By and large, working with Git is "not that scary" (TM) once you figure out a safe subset of commands which will let you achieve what you want to do during a typical work session.
However, from time to time, especially when effectively "working blind" via commandline, things go wrong. Really really wrong.
In my case, as I don't have admin rights to install stuff on my office computer, and haven't been able to work around the problem of not being able to use Git GUI to do most of my Git-based work by compiling a local copy to go in my HomeDir (it was something about not having some tcl index file, and then other crap about other libraries not being found, and also other complains about libraries not being found), I've been stuck using the commandline version of Git (at least until I manage to have this installed by the admins sometime).
Anyways, this afternoon, I ran into quite a nasty little situation, whcih took the better part of the past half-hour to try and resolve.

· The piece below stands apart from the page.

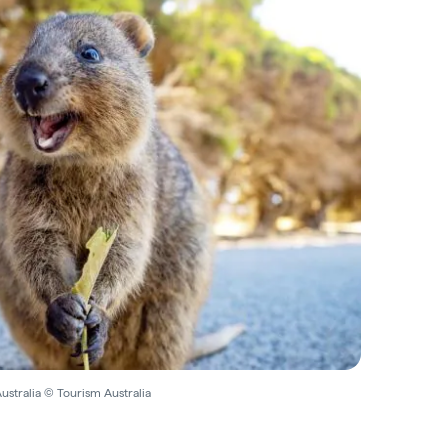
ustralia © Tourism Australia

Like, when writing a commit message in Vim, you accidentally save off the buffer as a new file named ":q" in the root directory, proceed to accidentally stage this for the next commit, which you don't really notice until having just typed up a commit log. Ah, bugger. Let's try to just unstage it... oh wait, this is the commandline version, so you need to use some arcane invocation that has nothing remotely to do with "unstage" or "revert"... if only I could remember/find what the hell it was!
After several failed attempts, I ended up just letting it commit the darned thing along with that commit. Then, the next thing would be to issue a
$ git rm --cached ":q"
which seemed to do the trick last time there was an unwanted file accidentally committed. Bugger. Failed again. If I do this, not only is the file not removed from the existing commits (at this point, this was *just* the last commit locally), but, the next pending commit would have a big fat "':q' deleted" component to it. Blegh! Oh well, let's play along with this...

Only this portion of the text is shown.